Hacker News new | ask | show | jobs
by nyclounge 510 days ago
Why is ClickHouse exposing unauthenticated database access at port 9000 to the public? Is this the default behavior or did DeepSeek open it up for dev purposes?
4 comments

ClickHouse does not allow external connections by default.

If someone wants to configure an unauthenticated access from the Internet, they have to do the following extra steps:

- enable listening to the wildcard address;

- remove IP filtering for the default user;

- set up a no-password authentication;

It is possible to ignore and turn off all guardrails that the system has by default, but it needs extra efforts. However, it's possible that someone copy-pasted a wrong configuration file from somewhere without knowing what is inside, or do something like - listen to localhost, but expose ports from Docker.

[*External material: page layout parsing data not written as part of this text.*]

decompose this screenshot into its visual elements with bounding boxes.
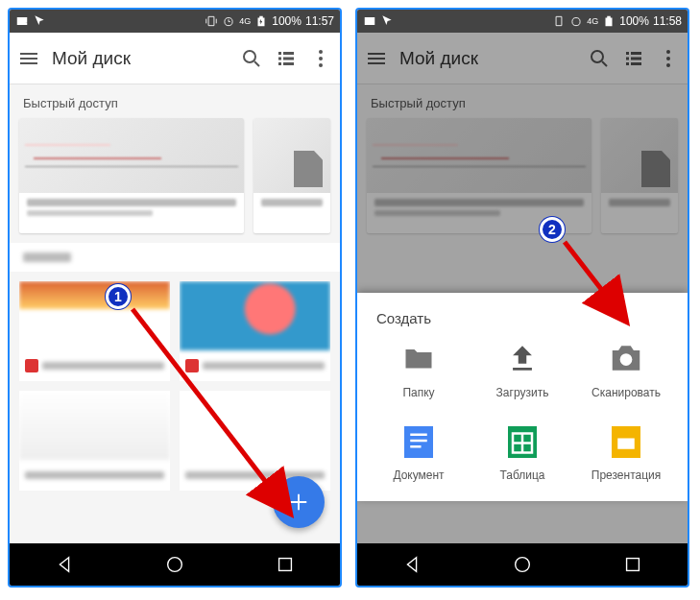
item-label: Папку <box>402 386 434 399</box>
create-sheet[interactable]: Таблица <box>471 422 574 482</box>
create-upload[interactable]: Загрузить <box>471 340 574 399</box>
sheet-title: Создать <box>367 306 678 340</box>
file-tile[interactable] <box>180 391 330 491</box>
camera-icon <box>608 340 644 376</box>
svg-point-6 <box>168 558 182 572</box>
fab-add-button[interactable] <box>273 476 325 528</box>
screen-1-my-drive: 4G 100% 11:57 Мой диск Быстрый доступ <box>8 8 342 588</box>
svg-point-8 <box>572 18 580 26</box>
svg-point-13 <box>620 353 633 366</box>
file-tile[interactable] <box>180 281 330 381</box>
app-bar: Мой диск <box>10 33 340 84</box>
nav-bar <box>10 543 340 586</box>
annotation-badge-2: 2 <box>540 217 565 242</box>
svg-rect-23 <box>617 439 635 449</box>
page-title: Мой диск <box>52 48 229 69</box>
network-label: 4G <box>587 16 598 26</box>
drive-content: Быстрый доступ 1 <box>10 84 340 543</box>
nav-bar <box>357 543 688 586</box>
svg-point-4 <box>319 63 323 67</box>
docs-icon <box>400 422 437 459</box>
svg-point-25 <box>516 558 530 572</box>
vibrate-icon <box>552 14 566 28</box>
back-button[interactable] <box>54 554 75 575</box>
home-button[interactable] <box>164 554 185 575</box>
svg-rect-7 <box>278 559 291 571</box>
upload-icon <box>504 340 541 376</box>
svg-point-3 <box>319 57 323 60</box>
create-bottom-sheet: Создать Папку Загрузить Сканировать Доку… <box>357 293 688 501</box>
quick-access-label: Быстрый доступ <box>10 84 340 118</box>
item-label: Документ <box>393 468 444 482</box>
svg-point-2 <box>319 50 323 54</box>
back-button[interactable] <box>401 554 422 575</box>
cursor-icon <box>380 14 394 28</box>
item-label: Таблица <box>499 468 544 482</box>
overflow-icon[interactable] <box>309 47 332 70</box>
annotation-badge-1: 1 <box>106 284 131 309</box>
alarm-icon <box>222 14 235 28</box>
search-icon[interactable] <box>240 47 263 70</box>
file-tile[interactable] <box>19 281 170 381</box>
item-label: Презентация <box>591 468 662 482</box>
gallery-icon <box>15 14 29 28</box>
status-bar: 4G 100% 11:57 <box>10 10 340 33</box>
svg-rect-16 <box>410 440 427 443</box>
create-scan[interactable]: Сканировать <box>574 340 678 399</box>
menu-icon[interactable] <box>17 47 40 70</box>
recents-button[interactable] <box>275 554 296 575</box>
battery-charging-icon <box>254 14 268 28</box>
clock-label: 11:57 <box>305 14 334 28</box>
svg-rect-26 <box>626 559 639 571</box>
battery-label: 100% <box>272 14 302 28</box>
quick-card[interactable] <box>19 118 244 233</box>
svg-rect-15 <box>410 434 427 437</box>
slides-icon <box>608 422 644 459</box>
battery-label: 100% <box>619 14 649 28</box>
battery-charging-icon <box>602 14 616 28</box>
svg-point-1 <box>244 51 255 62</box>
svg-rect-17 <box>410 445 421 448</box>
files-section-header <box>10 243 340 272</box>
folder-icon <box>400 340 437 376</box>
screen-2-create-sheet: 4G 100% 11:58 Мой диск Быстрый доступ Со… <box>355 8 689 588</box>
file-tile[interactable] <box>19 391 170 491</box>
vibrate-icon <box>205 14 218 28</box>
quick-card[interactable] <box>253 118 330 233</box>
gallery-icon <box>363 14 376 28</box>
svg-rect-14 <box>404 426 433 458</box>
view-list-icon[interactable] <box>275 47 298 70</box>
home-button[interactable] <box>512 554 533 575</box>
cursor-icon <box>33 14 46 28</box>
create-slides[interactable]: Презентация <box>574 422 678 482</box>
sheets-icon <box>504 422 541 459</box>
recents-button[interactable] <box>622 554 643 575</box>
item-label: Загрузить <box>496 386 549 399</box>
alarm-icon <box>569 14 583 28</box>
status-bar: 4G 100% 11:58 <box>357 10 688 33</box>
create-folder[interactable]: Папку <box>367 340 471 399</box>
clock-label: 11:58 <box>653 14 682 28</box>
network-label: 4G <box>239 16 251 26</box>
item-label: Сканировать <box>591 386 661 399</box>
create-doc[interactable]: Документ <box>367 422 471 482</box>
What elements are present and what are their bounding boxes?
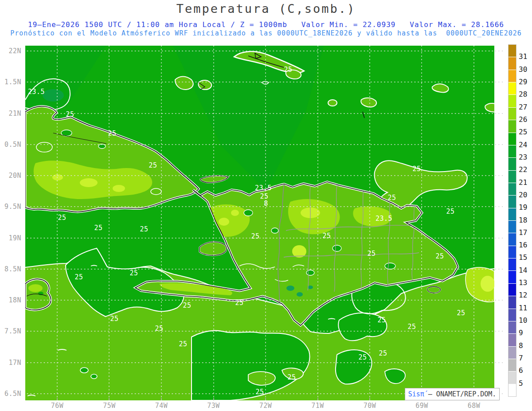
jamaica: [25, 279, 51, 310]
contour-label: 25: [446, 207, 454, 215]
y-tick-label: 17N: [0, 359, 21, 367]
contour-label: 25: [140, 225, 148, 233]
colorbar-tick-label: 14: [519, 266, 527, 274]
contour-label: 25: [183, 301, 191, 309]
colorbar-tick-label: 16: [519, 241, 527, 249]
contour-label: 25: [287, 373, 296, 381]
contour-label: 25: [179, 340, 187, 348]
wrf-temperature-forecast-page: Temperatura (C,somb.) 19–Ene–2026 1500 U…: [0, 0, 532, 411]
colorbar-segment: [509, 346, 516, 359]
y-tick-label: 8.5N: [0, 265, 21, 273]
contour-label: 25: [255, 388, 264, 396]
colorbar-tick-label: 10: [519, 316, 527, 325]
contour-label: 25: [377, 316, 386, 324]
contour-label: 25: [108, 129, 116, 137]
colorbar-segment: [509, 145, 516, 157]
colorbar-tick-label: 19: [519, 203, 527, 211]
attribution-box: Sisπ́ – ONAMET/REP.DOM.: [405, 388, 500, 400]
hot-core-east: [481, 276, 495, 292]
contour-label: 23.5: [28, 88, 45, 96]
colorbar-segment: [509, 309, 516, 321]
x-tick-label: 75W: [103, 402, 116, 410]
colorbar-segment: [509, 283, 516, 296]
colorbar-segment: [509, 70, 516, 82]
colorbar-segment: [509, 371, 516, 384]
attribution-brand: Sisπ́: [408, 390, 424, 398]
colorbar-tick-label: 9: [519, 329, 523, 337]
x-tick-label: 70W: [364, 402, 376, 410]
colorbar-segment: [509, 208, 516, 220]
y-tick-label: 18N: [0, 296, 21, 304]
y-tick-label: 9.5N: [0, 203, 21, 211]
colorbar-tick-label: 13: [519, 278, 527, 287]
colorbar-segment: [509, 120, 516, 132]
contour-label: 25: [407, 323, 416, 331]
contour-label: 25: [358, 353, 367, 361]
temperature-colorbar: [508, 44, 516, 397]
contour-label: 25: [74, 273, 83, 281]
colorbar-segment: [509, 133, 516, 145]
colorbar-tick-label: 30: [519, 65, 527, 74]
colorbar-tick-label: 24: [519, 141, 527, 149]
colorbar-segment: [509, 94, 516, 107]
colorbar-tick-label: 29: [519, 78, 527, 86]
contour-label: 25: [155, 325, 163, 333]
x-tick-label: 72W: [259, 402, 272, 410]
contour-label: 25: [94, 224, 102, 232]
colorbar-segment: [509, 107, 516, 120]
map-art: [20, 46, 500, 400]
contour-label: 25: [58, 214, 66, 222]
contour-label: 25: [387, 194, 396, 202]
contour-label: 8: [264, 200, 268, 207]
colorbar-segment: [509, 359, 516, 371]
y-tick-label: 20N: [0, 172, 21, 180]
colorbar-tick-label: 26: [519, 115, 527, 124]
colorbar-tick-label: 15: [519, 253, 527, 262]
colorbar-tick-label: 5: [519, 379, 523, 388]
contour-label: 25: [457, 309, 465, 317]
x-tick-label: 68W: [468, 402, 481, 410]
colorbar-segment: [509, 220, 516, 233]
colorbar-tick-label: 20: [519, 191, 527, 199]
colorbar-tick-label: 17: [519, 228, 527, 237]
attribution-text: – ONAMET/REP.DOM.: [424, 390, 497, 398]
colorbar-tick-label: 31: [519, 52, 527, 61]
colorbar-tick-label: 27: [519, 103, 527, 111]
contour-label: 25: [235, 299, 243, 307]
colorbar-segment: [509, 333, 516, 346]
colorbar-tick-label: 7: [519, 354, 523, 362]
contour-label: 23.5: [255, 184, 272, 192]
colorbar-tick-label: 12: [519, 291, 527, 299]
x-tick-label: 74W: [155, 402, 168, 410]
colorbar-segment: [509, 183, 516, 195]
y-tick-label: 19N: [0, 234, 21, 242]
colorbar-segment: [509, 233, 516, 245]
contour-label: 25: [110, 315, 118, 323]
contour-label: 25: [412, 165, 421, 173]
colorbar-tick-label: 8: [519, 341, 523, 350]
y-tick-label: 6.5N: [0, 390, 21, 398]
contour-label: 25: [66, 110, 74, 118]
x-tick-label: 76W: [51, 402, 64, 410]
colorbar-segment: [509, 195, 516, 207]
x-tick-label: 69W: [415, 402, 428, 410]
colorbar-segment: [509, 170, 516, 183]
contour-label: 25: [284, 66, 292, 74]
colorbar-segment: [509, 270, 516, 283]
colorbar-segment: [509, 82, 516, 94]
contour-label: 25: [435, 252, 444, 260]
colorbar-tick-label: 22: [519, 165, 527, 174]
colorbar-tick-label: 23: [519, 153, 527, 161]
cold-patch: [43, 89, 64, 102]
colorbar-segment: [509, 296, 516, 308]
colorbar-segment: [509, 384, 516, 396]
margin-grid-dots: [495, 51, 505, 394]
colorbar-tick-label: 28: [519, 90, 527, 98]
warm-islet: [248, 372, 275, 385]
colorbar-tick-label: 18: [519, 216, 527, 224]
contour-label: 25: [251, 232, 259, 240]
y-tick-label: 1.5N: [0, 78, 21, 86]
colorbar-segment: [509, 246, 516, 258]
colorbar-segment: [509, 57, 516, 69]
x-tick-label: 73W: [207, 402, 220, 410]
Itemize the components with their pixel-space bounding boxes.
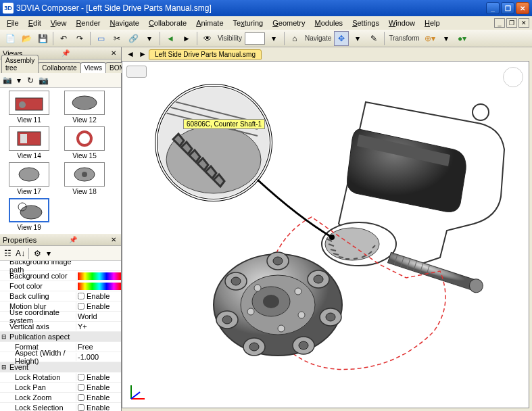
props-cat-button[interactable]: ☷ [1, 247, 14, 260]
edit-icon[interactable]: ✎ [366, 31, 381, 46]
minimize-button[interactable]: _ [486, 2, 500, 14]
back-button[interactable]: ◄ [163, 31, 178, 46]
pin-icon[interactable]: 📌 [59, 49, 72, 57]
menu-navigate[interactable]: Navigate [105, 18, 143, 28]
properties-close-button[interactable]: ✕ [109, 236, 118, 243]
menu-texturing[interactable]: Texturing [229, 18, 268, 28]
visibility-input[interactable] [245, 32, 265, 45]
transform-button[interactable]: ⊕▾ [422, 31, 437, 46]
property-row[interactable]: Lock SelectionEnable [0, 403, 121, 411]
undo-button[interactable]: ↶ [56, 31, 71, 46]
view-thumb[interactable]: View 18 [58, 162, 111, 195]
mdi-restore-button[interactable]: ❐ [506, 18, 517, 28]
menu-view[interactable]: View [47, 18, 71, 28]
props-dropdown[interactable]: ▾ [44, 247, 53, 260]
property-value[interactable] [76, 283, 121, 290]
property-key: Vertical axis [8, 322, 76, 331]
close-button[interactable]: ✕ [516, 2, 529, 14]
forward-button[interactable]: ► [179, 31, 194, 46]
tab-assembly-tree[interactable]: Assembly tree [1, 55, 39, 73]
property-value[interactable]: Free [76, 343, 121, 351]
menu-animate[interactable]: Animate [192, 18, 227, 28]
property-value[interactable]: -1.000 [76, 353, 121, 361]
menu-modules[interactable]: Modules [311, 18, 347, 28]
nav-dropdown[interactable]: ▾ [350, 31, 365, 46]
views-close-button[interactable]: ✕ [109, 49, 118, 57]
mdi-close-button[interactable]: ✕ [518, 18, 529, 28]
views-delete-button[interactable]: 📷 [37, 74, 49, 87]
property-row[interactable]: Lock RotationEnable [0, 372, 121, 383]
view-thumb[interactable]: View 14 [3, 126, 55, 160]
tool-button[interactable]: ▾ [142, 31, 157, 46]
link-button[interactable]: 🔗 [126, 31, 141, 46]
property-row[interactable]: Back cullingEnable [0, 291, 121, 301]
visibility-dropdown[interactable]: ▾ [266, 31, 281, 46]
menu-window[interactable]: Window [385, 18, 419, 28]
property-value[interactable]: Enable [76, 302, 121, 310]
property-row[interactable]: Aspect (Width / Height)-1.000 [0, 352, 121, 362]
property-key: Background color [8, 272, 76, 280]
property-row[interactable]: Background color [0, 271, 121, 281]
property-row[interactable]: Lock ZoomEnable [0, 393, 121, 403]
property-value[interactable]: Enable [76, 292, 121, 300]
property-row[interactable]: Vertical axisY+ [0, 322, 121, 332]
menu-geometry[interactable]: Geometry [268, 18, 309, 28]
menu-file[interactable]: File [3, 18, 23, 28]
transform-button-2[interactable]: ▾ [439, 31, 454, 46]
move-button[interactable]: ✥ [334, 31, 349, 46]
mdi-minimize-button[interactable]: _ [494, 18, 505, 28]
pin-icon[interactable]: 📌 [67, 236, 79, 243]
save-button[interactable]: 💾 [35, 31, 50, 46]
property-value[interactable]: World [76, 312, 121, 320]
property-value[interactable] [76, 272, 121, 280]
menu-render[interactable]: Render [72, 18, 104, 28]
maximize-button[interactable]: ❐ [501, 2, 514, 14]
view-thumb[interactable]: View 15 [58, 126, 111, 160]
property-value[interactable]: Enable [76, 373, 121, 381]
views-refresh-button[interactable]: ↻ [24, 74, 37, 87]
property-row[interactable]: Use coordinate systemWorld [0, 312, 121, 322]
views-dropdown[interactable]: ▾ [14, 74, 24, 87]
property-group[interactable]: ⊟Publication aspect [0, 332, 121, 342]
props-filter-button[interactable]: ⚙ [31, 247, 43, 260]
property-row[interactable]: Lock PanEnable [0, 383, 121, 393]
menu-help[interactable]: Help [420, 18, 444, 28]
property-key: Foot color [8, 282, 76, 290]
select-button[interactable]: ▭ [93, 31, 108, 46]
redo-button[interactable]: ↷ [72, 31, 87, 46]
property-row[interactable]: Foot color [0, 281, 121, 291]
cut-button[interactable]: ✂ [110, 31, 124, 46]
props-az-button[interactable]: A↓ [14, 247, 26, 260]
property-value[interactable]: Enable [76, 383, 121, 391]
callout-label[interactable]: 60806C, Counter Shaft-1 [183, 119, 265, 129]
doc-forward-button[interactable]: ► [137, 49, 149, 59]
property-value[interactable]: Enable [76, 404, 121, 411]
tab-views[interactable]: Views [80, 62, 107, 73]
eye-icon[interactable]: 👁 [200, 31, 215, 46]
property-group[interactable]: ⊟Event [0, 362, 121, 372]
tab-collaborate[interactable]: Collaborate [38, 62, 80, 73]
property-row[interactable]: Background image path [0, 261, 121, 271]
views-add-button[interactable]: 📷 [1, 74, 14, 87]
compass-icon[interactable] [503, 67, 523, 87]
3d-viewport[interactable]: 60806C, Counter Shaft-1 [122, 61, 529, 408]
render-mode-icon[interactable] [126, 66, 147, 78]
new-button[interactable]: 📄 [3, 31, 18, 46]
view-thumb[interactable]: View 11 [3, 91, 55, 124]
menu-settings[interactable]: Settings [348, 18, 383, 28]
doc-back-button[interactable]: ◄ [124, 49, 137, 59]
view-thumb[interactable]: View 19 [3, 198, 55, 231]
menu-edit[interactable]: Edit [24, 18, 45, 28]
svg-point-47 [249, 343, 259, 351]
view-thumb[interactable]: View 17 [3, 162, 55, 195]
view-thumb[interactable]: View 12 [58, 91, 111, 124]
open-button[interactable]: 📂 [19, 31, 34, 46]
color-button[interactable]: ●▾ [455, 31, 470, 46]
property-value[interactable]: Enable [76, 393, 121, 402]
title-bar: 3D 3DVIA Composer - [Left Side Drive Par… [0, 0, 532, 16]
property-value[interactable]: Y+ [76, 322, 121, 331]
menu-collaborate[interactable]: Collaborate [145, 18, 191, 28]
axis-triad[interactable] [128, 382, 148, 402]
home-icon[interactable]: ⌂ [287, 31, 302, 46]
document-tab[interactable]: Left Side Drive Parts Manual.smg [149, 49, 262, 59]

A use case for direct database access exists, and is acceptable, assuming you set up a readonly user, grant access to specific tables, limit queries by complexity, and limit total usage by quotas. This is demonstrated by the following public services:

https://play.clickhouse.com/

https://adsb.exposed/

https://reversedns.space/

In this way, ClickHouse can be used to implement public data APIs (which is probably not what DeepSeek wanted).

ClickHouse has a wide range of security and access control restrictions: authentication methods with SSL certificates; SSH keys; even simple password-based auth allows bcrypt and short-living credentials; integration with LDAP and Kerberos; every authentication method can be limited on a network level; full Role-Based Access Control; fine-grained restrictions on query complexity and resource consumption, user quotas.

But still, according to Shodan, there are 33,000 misconfigured ClickHouse servers on the Internet: https://www.shodan.io/search?query=clickhouse This can be attributed to a high popularity of ClickHouse (it is the most widely used analytic DBMS).

When you use ClickHouse Cloud, which is a commercial cloud service based on the open-source ClickHouse database (https://clickhouse.com/cloud), it ensures the needed security measures, improving strong defaults even more: TLS, stong credentials, IP filtering; plus it allows private link, data encryption with customer keys, etc.

Thanks for your insight. I got ratioed to fuck for trying to defend the standpoint that this is an unusual expectation of a regular engineer to stand this up correctly.

https://news.ycombinator.com/item?id=42873134

If you're referring to the downvotes on https://news.ycombinator.com/item?id=42873211, I think that comment would have done better if you had omitted the swipes, as the site guidelines ask: https://news.ycombinator.com/newsguidelines.html.

e.g. "You are, in typical HN style, minimising the problem into insignificance" and "love how this is getting ratioed by egotistical self confessed x10 engineers". This is the sort of thing commenters here are asked to edit out of their comment, and when they don't, it's correct to downvote them (even though your underlying points may otherwise be correct).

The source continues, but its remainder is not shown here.